The fact that Theresa May was defeated once again by the House of Lords meant that the bill was required to be sent back to the Commons on for a debate on the ‘meaningful vote’ issue. On this current course, the UK is set for a soft Brexit or a ‘Brino’ – Brexit in name only. The pound, for the most part, shrugged the latest Brexit developments off as investors waited keenly for the week's central bank announcement.

It came as no surprise that the central bank announced that it was keeping interest rates on hold at 0.5% but the MPC votes from the last meeting, released at the same time, were a surprise, showing that the bank’s chief economist Andy Haldane had joined two other committee members by voting for a rate hike. It gave the pound an immediate lift and GBP/USD popped higher by 80 points. To close the week, the Cable got a further lift as the US Philly Fed Manufacturing Index printed weaker than expected at 19.9 vs. forecasts for 29.0, the lowest reading since November. A US Supreme Court ruling also weighed on the greenback - the decision gave states the power to force online retailers to collect sales tax in states where they do not have a physical presence. GBP/USD pushed on through and convincingly up through the high 1.32s.

The Australian dollar plunged through key technical supports last week marking new 13 month lows at 0.7345 as changes in RBA commentary and broader trade concerns weighed on the currency. Having broken below the 0.7430 and 0.7400 U.S cents the AUD suffered a rapid sell-off as risk sentiment all but evaporated from the market following threats from U.S President Donald Trump wherein additional tariffs would be imposed on Chinese exports.

The comments sufficed to fuel and reignite concerns surrounding broader trade tensions between the worlds two largest economies heightening fears an all-out trade war could damage global growth. When coupled with a change in language issued within the RBA’s monthly minutes wherein the board removed assertions the next interest rate adjustment would be up and investors all but rushed to rid AUD holdings. The shift in RBA rhetoric suggests the RBA may be adjusting its stance to prepare markets for a possible rate cut and only highlights the burgeoning gap between central bank interest rate policies.
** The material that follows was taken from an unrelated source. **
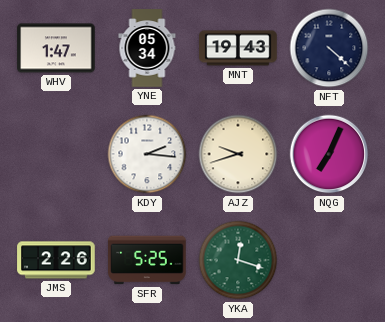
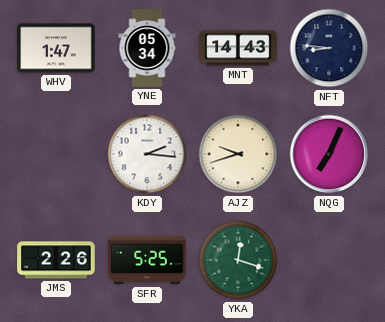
MNT: 19:43 -> 14:43
NFT: 4:22 -> 8:46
Despite a pullback in U.S Treasury yields and a broader USD correction the AUD remains vulnerable as long as tariffs and trade remain front and centre. Long considered a proxy for broader risk appetite and Chinese sentiment the AUD is being weighed down by the heightened trade tension between the US and China with upside gains very much dependent on risk demand. Attentions now turn to crucial US GDP number next week as the next big ticket macroeconomic driver with trade and political tensions continuing to govern broader flows. Having broken comfortably through 0.7430 and 0.74 a close below those handles this week consolidates the downward correction and could see support form as resistance moving into H2 2018.

The New Zealand dollar opened last week at 0.6935 hoping to cling onto support at the 69 US cent handle. The week's early movements were light with a lack of domestic data and a Chinese bank holiday observed.

Mid-week, the Kiwi dipped lower in offshore markets as the US dollar continued to gather momentum off higher interest rate yields and trade tensions and the NZD/USD cross tested 2018 lows seen in May 16th this year of 0.6850. Following this, the latest release of GDP figures saw a reading of 0.5% for the March Quarter, matching expectations and producing the slowest annual reading in four years of 2.7%.

At the close of the week, the Kiwi recovered after markets saw a reversal from the US Dollar from yearly highs following the release of weak Philly Fed manufacturing index figures and the NZD/USD cross bounced back to an intraday high of 0.6883.